Requirement - Across the records, find how many lines include the string "targets" and answer with only the figure.

Saved entries:
::::

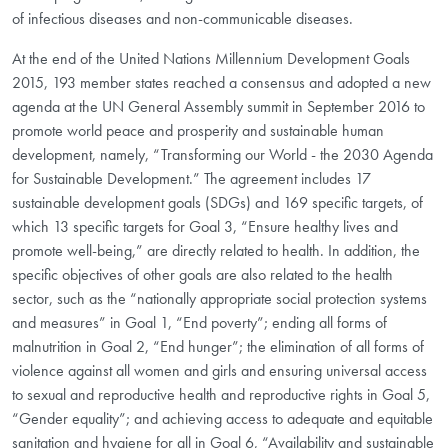
of infectious diseases and non-communicable diseases.
At the end of the United Nations Millennium Development Goals
2015, 193 member states reached a consensus and adopted a new
agenda at the UN General Assembly summit in September 2016 to
promote world peace and prosperity and sustainable human
development, namely, “Transforming our World - the 2030 Agenda
for Sustainable Development.” The agreement includes 17
sustainable development goals (SDGs) and 169 specific targets, of
which 13 specific targets for Goal 3, “Ensure healthy lives and
promote well-being,” are directly related to health. In addition, the
specific objectives of other goals are also related to the health
sector, such as the “nationally appropriate social protection systems
and measures” in Goal 1, “End poverty”; ending all forms of
malnutrition in Goal 2, “End hunger”; the elimination of all forms of
violence against all women and girls and ensuring universal access
to sexual and reproductive health and reproductive rights in Goal 5,
“Gender equality”; and achieving access to adequate and equitable
sanitation and hygiene for all in Goal 6, “Availability and sustainable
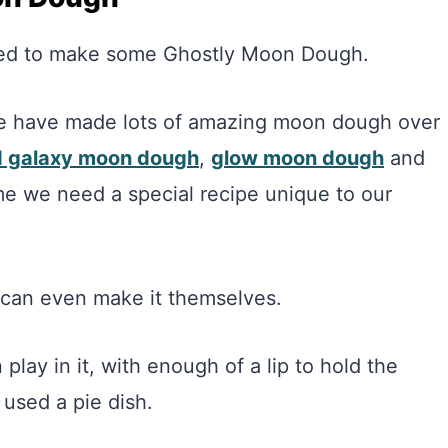
 need to make some Ghostly Moon Dough.
We have made lots of amazing moon dough over
ed galaxy moon dough
,
glow moon dough
and
ime we need a special recipe unique to our
s can even make it themselves.
play in it, with enough of a lip to hold the
 used a pie dish.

::::

Expected answer - 2